On Sunday against the Celtics, Washington’s mental preparation paid dividends with a 104-91 win in which the team’s defense made up for another so-so offensive outing, and the Wizards held all-star Jayson Tatum, averaging 26.6 points per game this season, to just six points.
It helped that the Wizards (7-17) had a rested Bradley Beal, a new starting lineup — their 17th this season — and an opponent that looked as if it limped all the way to Capital One Arena from Boston after a brutal Friday night loss to the six-win Detroit Pistons.
“We were just locked in, from the practice we had yesterday, coming in today,” said Beal, who sat out Friday’s loss to the New York Knicks for rest. “We knew who we were playing. We knew what was at stake. We could come out lackadaisical and be down 30 early, or we could be ready to go and battle from the jump.”
Washington chose Option B and played one of its best first quarters of the season with Moritz Wagner, usually a third-string center, and Garrison Mathews starting alongside usual starters Beal, Russell Westbrook and Rui Hachimura. Thanks in part to Wagner, probably the loudest player on the roster, it was easier to hear the Wizards on defense from tip-off than it has been all season inside a largely empty Capital One Arena.

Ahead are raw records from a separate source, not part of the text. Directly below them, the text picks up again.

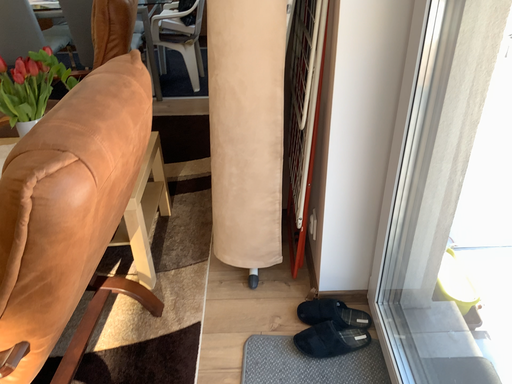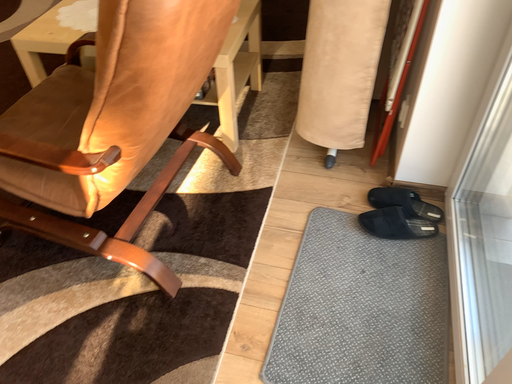 Question: How did the camera likely rotate when shooting the video?

Choices:
 (A) rotated right
 (B) rotated left

Answer: (B) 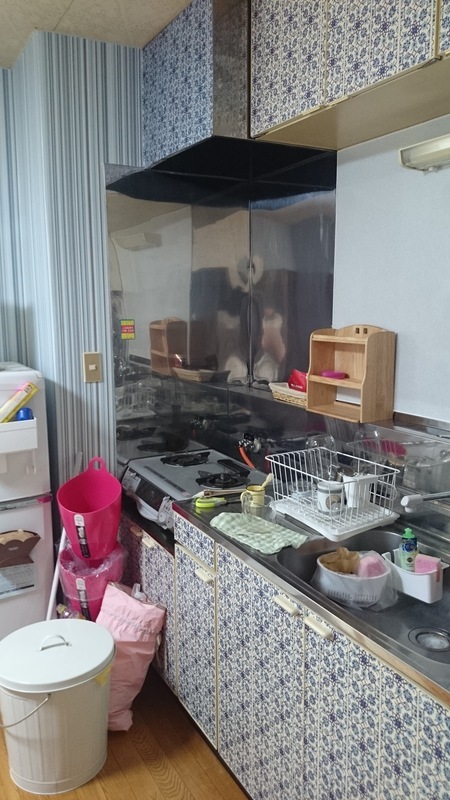 You are a GUI agent. You are given a task and a screenshot of the screen. Output one action in this format:
    pyautogui.click(x=<x>, y=<y>)
    Task: Click on the space under top cabinet
    
    Given the screenshot: What is the action you would take?
    click(x=368, y=118) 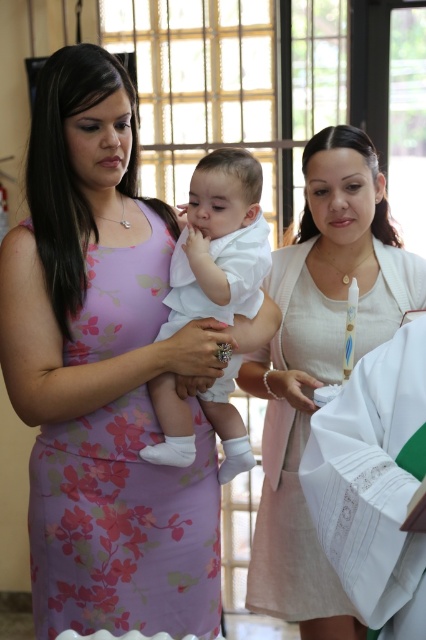 You are a photographer at the baptismal ceremony. You need to position yourself so that the white textured dress at center and the white cotton baby at center are both in frame. Based on their positions, which object should be closer to the left side of your camera view?

The white cotton baby at center is closer to the left side of the camera view because the white textured dress at center is positioned to its right.

You are a photographer at the baptismal ceremony. You need to ensure both the white textured dress at center and the white cotton baby at center are clearly visible in the photo. Given their heights, which one might you need to adjust the camera angle for to capture both properly?

The white textured dress at center is taller than the white cotton baby at center. To capture both clearly, you might need to lower the camera angle slightly to ensure the baby is visible while still framing the dress appropriately.

You are a photographer trying to capture a closeup shot of the floral printed dress at center and the white cotton baby at center. The camera you are using has a maximum focus range of 20 centimeters. Will you be able to focus on both subjects simultaneously?

The floral printed dress at center and white cotton baby at center are 20.58 centimeters apart from each other. Since the distance between them exceeds the camera maximum focus range of 20 centimeters, the photographer cannot focus on both subjects simultaneously. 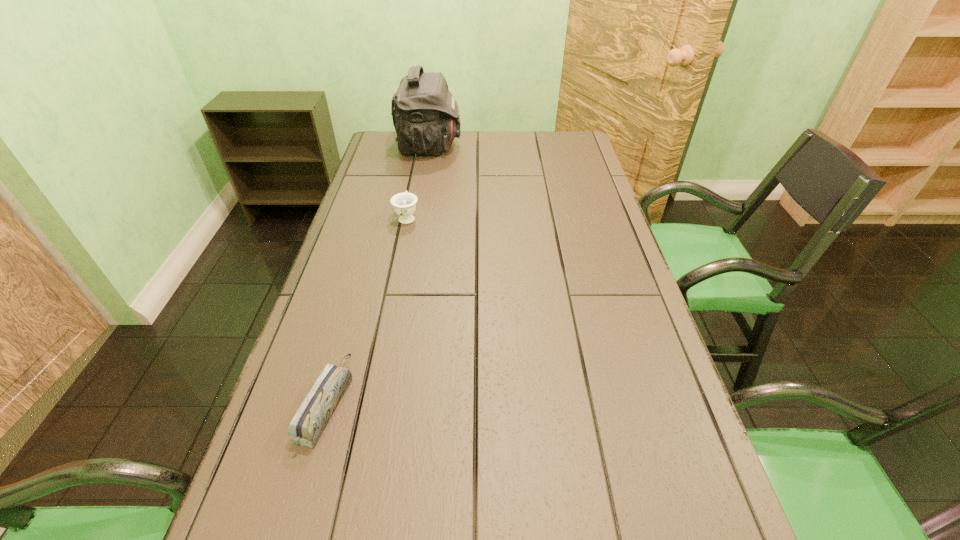 The height and width of the screenshot is (540, 960). In order to click on vacant space positioned 0.380m on the back of the shortest object in this screenshot , I will do `click(372, 248)`.

Identify the location of object that is at the far edge. (425, 114).

Identify the location of shoulder bag positioned at the left edge. The width and height of the screenshot is (960, 540). (425, 114).

You are a GUI agent. You are given a task and a screenshot of the screen. Output one action in this format:
    pyautogui.click(x=<x>, y=<y>)
    Task: Click on the teacup that is at the left edge
    
    Given the screenshot: What is the action you would take?
    pyautogui.click(x=404, y=204)

Image resolution: width=960 pixels, height=540 pixels. What are the coordinates of `pencil box that is at the left edge` in the screenshot? It's located at (306, 427).

This screenshot has height=540, width=960. In order to click on object present at the far left corner in this screenshot , I will do `click(425, 114)`.

Identify the location of free space at the left edge. This screenshot has width=960, height=540. (397, 187).

At what (x,y) coordinates should I click in order to perform the action: click on vacant position at the right edge of the desktop. Please return your answer as a coordinate pair (x, y). Image resolution: width=960 pixels, height=540 pixels. Looking at the image, I should click on (591, 191).

In the image, there is a desktop. What are the coordinates of `free region at the far left corner` in the screenshot? It's located at (390, 144).

Image resolution: width=960 pixels, height=540 pixels. In the image, there is a desktop. In order to click on vacant space at the far right corner in this screenshot , I will do `click(545, 135)`. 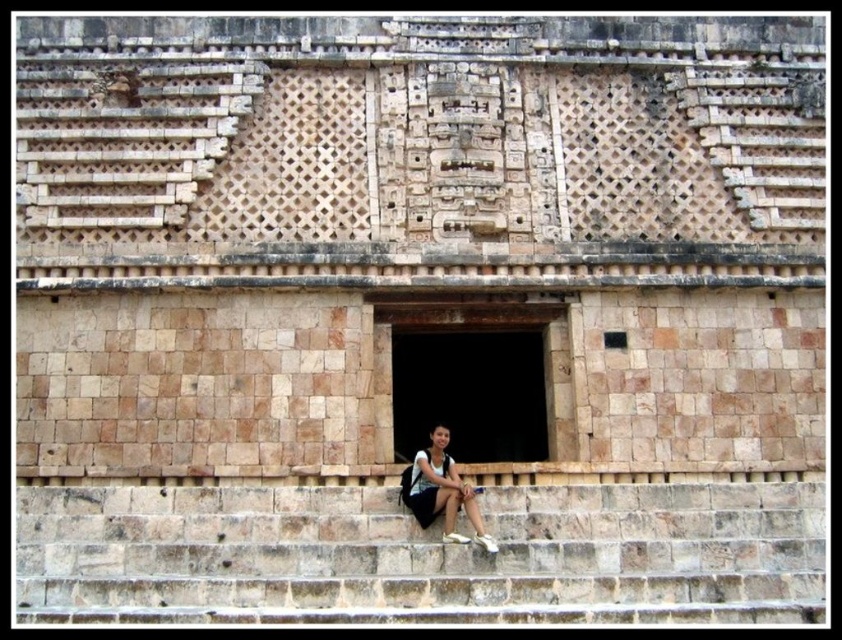 Question: Can you confirm if brown stone stairs at lower center is positioned below matte black backpack at lower center?

Choices:
 (A) no
 (B) yes

Answer: (B)

Question: Is brown stone stairs at lower center to the left of matte black backpack at lower center from the viewer's perspective?

Choices:
 (A) no
 (B) yes

Answer: (B)

Question: Which object appears closest to the camera in this image?

Choices:
 (A) matte black backpack at lower center
 (B) brown stone stairs at lower center

Answer: (B)

Question: Can you confirm if brown stone stairs at lower center is bigger than matte black backpack at lower center?

Choices:
 (A) no
 (B) yes

Answer: (B)

Question: Which point is farther to the camera?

They held a 12-point lead at halftime, with Boston’s offense looking anemic.
“Moe talks. He communicates. Sometimes you want him to be quiet at times, but I like that,” said Brooks, who gave Wagner the start simply to give the team a different look at center. “I like the fact that he’s always engaged — you hear him behind. Even when he’s not playing, he’s still on the bench talking. I think he impacted the game that way.”
Beal looked as if he had swallowed rocket fuel after three restful days and led five scorers in double figures with 35 points on 10-for-18 shooting overall. He was 11 for 11 from the foul line and added seven rebounds, five assists and two steals.
Hachimura added 15 points in what Brooks called one of his best games of the year because of his activity on defense. Westbrook had 13 points, nine rebounds and 11 assists.
Wagner had 11 points in his first start of the season and just the sixth in his two seasons with the Wizards.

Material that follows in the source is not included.